BEGIN
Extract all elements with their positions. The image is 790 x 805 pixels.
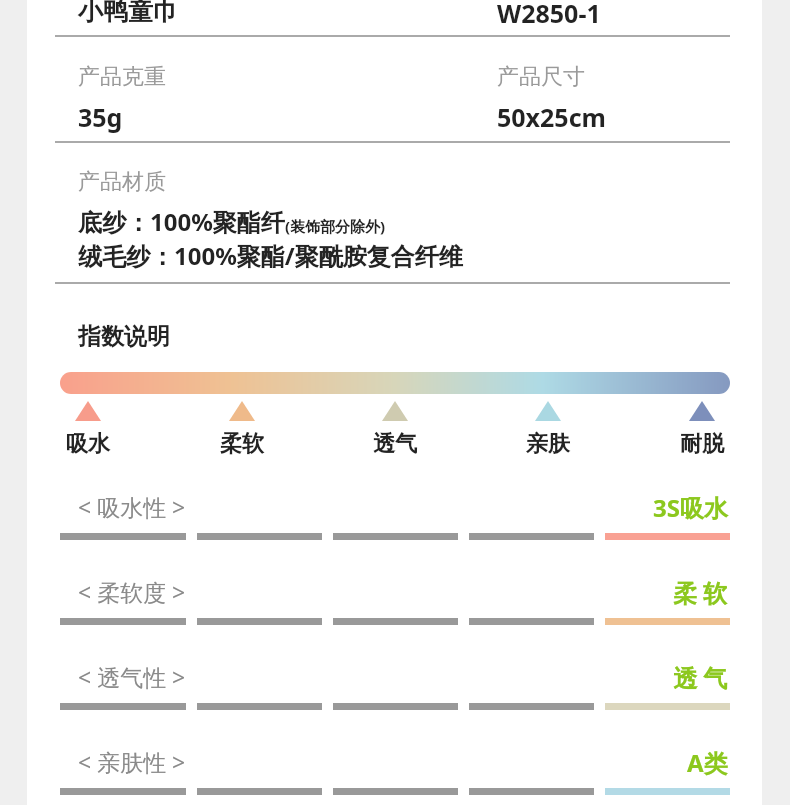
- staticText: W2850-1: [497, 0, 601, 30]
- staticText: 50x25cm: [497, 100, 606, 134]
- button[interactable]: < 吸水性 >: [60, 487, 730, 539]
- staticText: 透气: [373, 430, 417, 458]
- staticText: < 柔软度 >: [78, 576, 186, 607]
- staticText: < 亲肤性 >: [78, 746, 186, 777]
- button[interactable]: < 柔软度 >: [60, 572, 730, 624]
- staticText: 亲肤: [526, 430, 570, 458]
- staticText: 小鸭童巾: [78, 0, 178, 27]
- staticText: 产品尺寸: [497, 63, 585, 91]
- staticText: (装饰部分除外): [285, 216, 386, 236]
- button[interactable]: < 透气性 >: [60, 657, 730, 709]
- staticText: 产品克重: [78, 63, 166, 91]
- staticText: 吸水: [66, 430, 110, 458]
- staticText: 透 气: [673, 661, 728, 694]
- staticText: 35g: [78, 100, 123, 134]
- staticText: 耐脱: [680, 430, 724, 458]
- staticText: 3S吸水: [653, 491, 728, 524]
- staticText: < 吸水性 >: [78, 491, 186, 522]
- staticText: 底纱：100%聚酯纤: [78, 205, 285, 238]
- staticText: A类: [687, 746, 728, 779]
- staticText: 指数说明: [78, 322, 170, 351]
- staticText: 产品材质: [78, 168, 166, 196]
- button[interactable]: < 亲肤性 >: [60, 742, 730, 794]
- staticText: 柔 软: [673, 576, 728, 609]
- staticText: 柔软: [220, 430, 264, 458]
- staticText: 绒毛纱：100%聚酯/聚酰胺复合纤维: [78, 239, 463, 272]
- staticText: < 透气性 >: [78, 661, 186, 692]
END
Exercise — Using the entries above, return each line that includes the word "button".

Task result —
- button[interactable]: < 吸水性 >: [60, 487, 730, 539]
- button[interactable]: < 柔软度 >: [60, 572, 730, 624]
- button[interactable]: < 透气性 >: [60, 657, 730, 709]
- button[interactable]: < 亲肤性 >: [60, 742, 730, 794]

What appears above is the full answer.